Menteri dalam negeri, Gamawan Fauzi melalui Direktur Jenderal Kesatuan Bangsa dan Politik
Kementerian Dalam Negeri telah mengeluarkan 7 rekomendasi yang diproduk pada sarasehan nasional Dewan Kesenian Daerah yang berlangsung di Jakarta tanggal 19-20 Maret 2012.

 Ketujuh rekomendasi yang ditujukan kepada Menteri Dalam Negeri (Mendagri) itu, Pertama mendorong tindak lanjut dari Instruksi Menteri Dalam Negeri (Inmendagri) No.5A Tahun 1993 tentang Dewan Kesenian untuk ditingkatkan menjadi Peraturan Menteri (Permen).  Kedua mendorong terbentuknya dewan kesenian nasional,Provinsi, Kabupaten/Kota di seluruh Indonesia.   Ketiga pemerintah pusat dan daerah wajib untuk memberikan peran dan fungsi kepada Dewan Kesenian sebagaimana mestinya.
Keempat, pendanaan dewan kesenian dialokasikan dari APBN dan APBD.
  Kelima, meningkatkan inventarisasi dan dokumentasi terhadap berbagai kesenian di daerah untuk melindungi diri dari klaim bangsa lain. Keenam, dewan kesenian daerah bersama pemerintah berkewajiban memberikan pelestarian perlindungan, pengembangan dan pemanfaatan nilai-nilai budaya di lingkungan budaya masing-masing daerah. Ketujuh, peningkatan peran kementerian dalam negeri dalam mensinergikan program-program yang terkait kesenian  daerah di kementerian Pariwisata dan ekonomi kreatif serta kementrian pendidikan dan kebudayaan tak lebih sekadar menjalankan program sporadis

Kita mengetahui, dengan segala kemampuan dan keterbatasannya, tugas dan fungsi dewan kesenian adalah membina, mengembangkan, menghidupkan, dan memajukan kesenian, baik tradisi maupun modern, dan sekaligus membangun peradaban serta kebudayaan.

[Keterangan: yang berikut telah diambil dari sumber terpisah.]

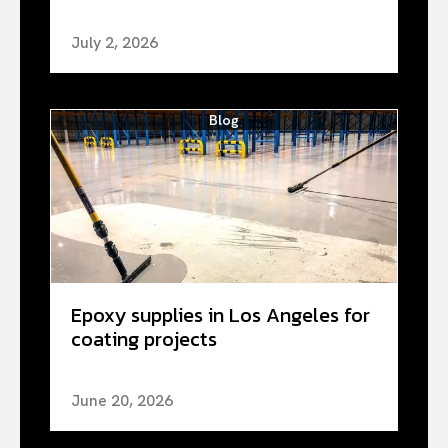
July 2, 2026
Blog
Epoxy supplies in Los Angeles for
coating projects
June 20, 2026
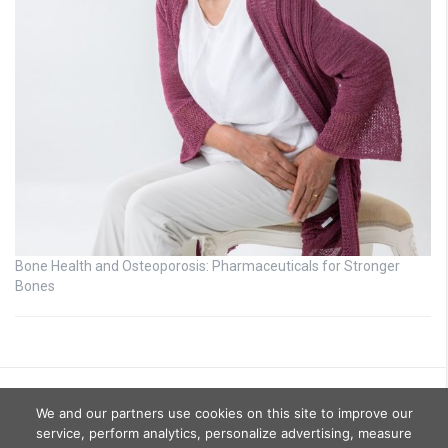
Bone Health and Osteoporosis: Pharmaceuticals for Stronger
Bones
We and our partners use cookies on this site to improve our
service, perform analytics, personalize advertising, measure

Dewan kesenian yang ada selama ini dikelola masyarakat kesenian di tempat masing-masing.

Legalitas formal dewan kesenian, diatur dengan surat keputusan kepala daerah setelah masyarakat (seniman) mengamanahkan kepada perwakilannya yang duduk di kepengurusan dewan kesenian. Acuan lebih tinggi adalah Instruksi Mendagri No 5.A tahun 1993. Pengurus inilah yang dikukuhkan dengan SK kepala daerah dengan konsekuensi pengalokasian anggarannya di dalam anggaran pendapatan daerah. Pemerintah daerah tak boleh berkelit lagi untuk tidak merespons kebutuhan hadirnya dewan kesenian di wilayah masing-masing.

Kesenian, di mana pun ia tumbuh dan berkembang, pada dasarnya memiliki cara maupun kemampuan menyelaraskan konteks dirinya: antara apa, bagaimana, dalam situasi apa, dan kepada siapa kesenian itu diperuntukkan.

bahwa arah maupun perkembangan kesenian umumnya bertumpu pada seniman sebagai agen atau kreator, kritikus-pemikir seni sebagai knowledge criticists dan masyarakat sebagai apresiator. Di banyak negara maju, dewan kesenian (art council) lebih berperan sebagai kurator administratif, satu sisi penting lainnya penunjang perkembangan dunia kesenian itu sendiri.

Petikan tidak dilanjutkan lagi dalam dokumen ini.